Ils n’obtempérèrent pas. Ils n’avaient aucune raison de leur accorder ce plaisir. Des adversaires traçaient par centaines ce champ de lutte. Tout juste nous gratifiaient-ils en rechargeant leurs sorts ! Une limite existait… palpable, tangible, bien au contraire de l’arme aux ripostes restreintes.

Survint la rétorsion contre les assauts chromatiques. Une perspective dans le brouillard ! Des valses de flèches s’inclinèrent, perceuses de brise et de canopée, et s’abattirent sur eux en un clin d’œil. Des douzaines de nos opposants chutaient pour de vrai, attirés par l’appel du destin. Pas de quoi se pâmer, cependant ! Je l’apercevais aussi mal que je parais les offensives à proximité….

Une dense aura nous enveloppa. Je clignai, frottai mes paupières saturés de suie et constatai : une protection tantôt hyaline tantôt dorée ! De vives étincelles jaillissaient chaque fois que projectiles et lames les collisionnaient. Était-ce l’ombre de l’infortune qui assaillait nos âmes meurtries ?

— Que… Que se passe-t-il ? questionna Lisime, tremblant comme jamais. C’est comme si la situation échappait à notre contrôle !

— Ainsi les choses devaient se dérouler…, songea Kolan.

Si nombreux à s’acharner, à rejeter la fatalité, nous-mêmes y avions cédé ! Maedon avait beau s’obstiner, aucune de ses taillades ne détériorait l’égide des Ridilanais. Signes et appels désespérés ne comblaient guère cette brèche qui se creusait entre attaquants et défenseurs. Ashetia, l’épée levée, héla ses compagnons sous un cri de rassemblement.

— Dressez un mur de boucliers ! Priorité aux blessés, ils doivent être protégés quels que soient les sacrifices !

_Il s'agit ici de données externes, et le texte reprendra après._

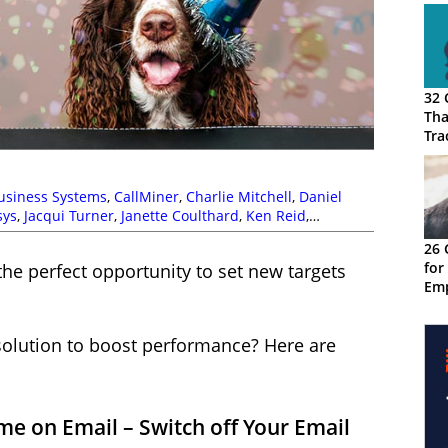
32 
Tha
Tra
usiness Systems
,
CallMiner
,
Charlie Mitchell
,
Daniel
sys
,
Jacqui Turner
,
Janette Coulthard
,
Ken Reid
,
ichard Snow
,
Rostrvm
26 
for
the perfect opportunity to set new targets
Emp
Cus
olution to boost performance? Here are
e on Email – Switch off Your Email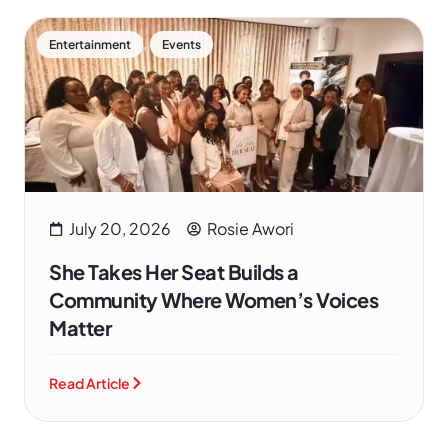
,
Entertainment
Events
July 20, 2026
Rosie Awori
She Takes Her Seat Builds a
Community Where Women’s Voices
Matter
Read Article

Inclinant sa lame, Ashetia bondit hors des lueurs d’un jet de feu et rejoignit Denhay. Tous deux rythmèrent leur danse des armes à la montée des boucliers, fortifiés par les lanciers, raffermis par nécessité. C’était le rempart tant souhaité, celui derrière lequel nous nous réfugions par dépit ! Nos troupes unies, à grands renforts d’exhortations, peut-être pourraient-elles…

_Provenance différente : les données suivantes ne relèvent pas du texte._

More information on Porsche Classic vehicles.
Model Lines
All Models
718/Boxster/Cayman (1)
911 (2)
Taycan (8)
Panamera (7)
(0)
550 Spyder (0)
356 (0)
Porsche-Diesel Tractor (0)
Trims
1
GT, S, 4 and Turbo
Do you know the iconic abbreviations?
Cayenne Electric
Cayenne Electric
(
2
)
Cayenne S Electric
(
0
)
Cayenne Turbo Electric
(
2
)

Une dizaine de défenseurs s’effondra en une fraction de seconde, le bouclier troué de rayons perçants.

Suivirent des kyrielles de flèches enflammées. La parabole était vicieuse, traîtreuse, porteuse de faux espoirs. Survolant monceaux de vaincus ou d’opiniâtres, elles jonchèrent le sol par-delà nos échancrures. Alors de nouvelles dépouilles emplirent bientôt la déclive. Nul ne pouvait s’esbigner, nul ne savait entamer, nul ne mordrait l’étroitesse glissée dans nos troupes clairsemées !

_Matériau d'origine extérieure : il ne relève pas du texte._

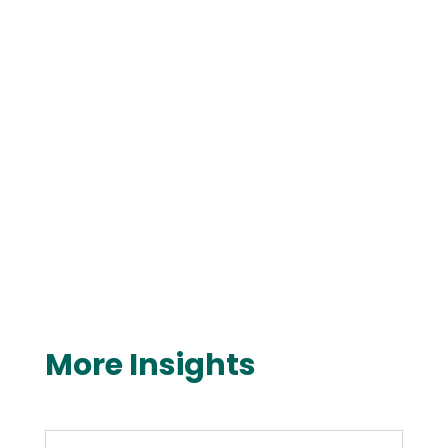
More Insights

Soudain un éclair zébra l’air et s’abattit sur un tronc. Crénom… Son ombre s’élargit pendant qu’elle chutait!

— Reculez, sergent ! avertit Vandoraï dans le feu du combat.

Il le tira par l’épaule au dernier moment et tous deux manquèrent de peu de périr sous cet immense poids. Bien d’autres n’eurent pas cette chance… Ce que constata Rohda après avoir esquivé la cible d’un sourcillement.

— Pas ça ! s’égosilla Maedon en s’arrachant des mèches. Justice sera rendue pour cette infamie !

— Commandant, vous avez manqué de crever ! souligna Rohda. On peut pas les écraser, pas maintenant !

— Ta sergente a raison, écoute-la ! appuya Denhay en s’avisant des dégâts.

Où s’arrêtait la fureur de tout un chacun ? Partout on vociférait face à l’impossible, agitant nos bras comme des forcenés, comme si nos sentiments annihilaient tout éreintement ! Sinon comment Brejna et Sermev parviendraient-ils à profiter des moments où le flux de magie se renouvelait ? Maints fantassins tels qu’Ilza et Hintor fendaient les crânes des mages non protégés ! Même Shimri se consacraient à ce devoir quand elle ne nous jetait pas un coup d’œil plein de sens…

Nous en découdrions bien longtemps. Lisime, Kolan et moi étions pareils à eux : désemparés, âmes désorientées contre l’adversité ! Ainsi maniais-je mon épée à l’instar de mes partenaires de toujours… Parfois je reculai, souvent j’estoquai, rarement mes tressaillements m’ankylosaient. J’allais là où ils combattaient. Je luttais là où ils se dirigeaient. Et mon fidèle pinceau se teinterait de vermeil coulant, une peinture qui ne s’effacerait pas de sitôt.

Tandis que mes muscles couinèrent contre les impulsions de mon corps, tandis que je progressais entre contus et trépassés, je brandissais le symbole de ma destinée. Et j’esquissais mon nom à l’encre écarlate : Denna Vilagui, soldate de l’unité quatorze, défenseuse de sa patrie. Survivante malgré elle.